Housing prices continued to decline in March, suggesting that the housing market has yet to bottom out, according to a Standard & Poor's survey released today.

Monthly prices fell in 17 of the 20 metropolitan areas surveyed in the Standard and Poor's/Case Shilling Home Prices Index, one of the leading assessments of U.S. housing values.

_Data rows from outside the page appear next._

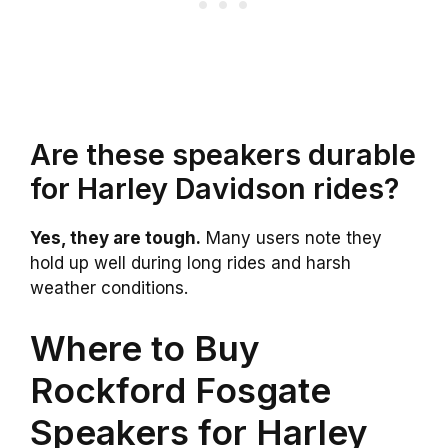
Are these speakers durable
for Harley Davidson rides?
Yes, they are tough.
Many users note they
hold up well during long rides and harsh
weather conditions.
Where to Buy
Rockford Fosgate
Speakers for Harley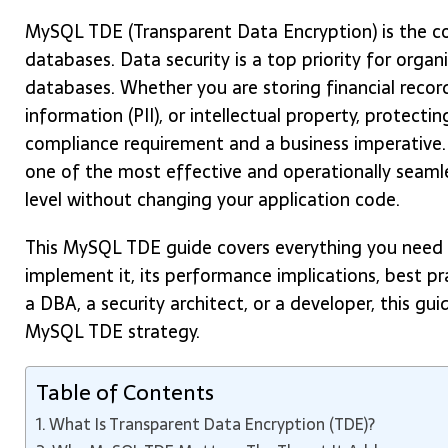
MySQL TDE (Transparent Data Encryption) is the co
databases. Data security is a top priority for org
databases. Whether you are storing financial record
information (PII), or intellectual property, protectin
compliance requirement and a business imperative.
one of the most effective and operationally seaml
level without changing your application code.
This MySQL TDE guide covers everything you need t
implement it, its performance implications, best p
a DBA, a security architect, or a developer, this gu
MySQL TDE strategy.
Table of Contents
What Is Transparent Data Encryption (TDE)?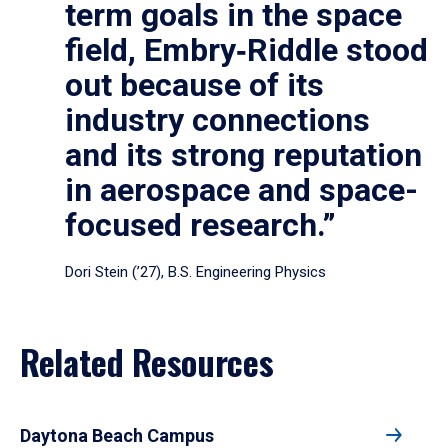
term goals in the space
field, Embry‑Riddle stood
out because of its
industry connections
and its strong reputation
in aerospace and space-
focused research.”
Dori Stein (’27), B.S. Engineering Physics
Related Resources
Daytona Beach Campus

Three areas - Minneapolis, Detroit and New York - posted their steepest monthly declines on record.

Nationally, home prices also posted a record annual decline for the first quarter of 2009, down 19.1 percent compared to the first three months of 2008, the biggest annual drop for a quarter in the Index's 22-year history.

"Declines in residential real estate continued at a steady pace into March," said David Blitzer, chairman of the Standard and Poor's Index Committee. "All 20 metro areas are still showing negative annual rates of change in average home prices with nine of the metro areas having record annual declines."

On a positive note, Blitzer said that nine of the 20 metro areas posted relative improvements in their monthly returns, posting smaller declines or even slight improvements compared to February. In addition, nine posted improvements in the annual returns compared to the first quarter of 2008, although none posted improvements.

Minneapolis reported a 6.1 percent monthly decline in housing values in March, the largest monthly decline of any metro area in the history of the index. Detroit and New York also posted record monthly declines, of 4.9 percent and 2.5 percent, respectively. However, New York housing prices are still up nearly 75 percent from where they were in January 2000, whereas Detroit housing prices are 29 percent below where they stood at that time.

On average, Detroit housing prices have fallen to their mid-1995 levels; the national housing market is at the same level it stood at in the fourth quarter of 2002. The smallest annual declines were posted by Denver and Dallas, with declines of 5.5 percent and 5. 6 percent, respectively. Fifteen of the 20 metro areas reported double-digit annual declines, led by Phoenix, Las Vegas and San Francisco, where the housing markets all lost approximately one-third of their value compared to a year ago.

Compared to the peak of the housing market, all 20 metro areas have suffered double digit declines from their individual peaks in 2006-07. The Dallas market has shrunk the least, down only 11.1 percent from its peak, while the greatest losses have been posted by Phoenix and Las Vegas, both of which have lost over half of their value in recent years. Ten of the 20 metro areas have posted declines of at least 30 percent from their peak value.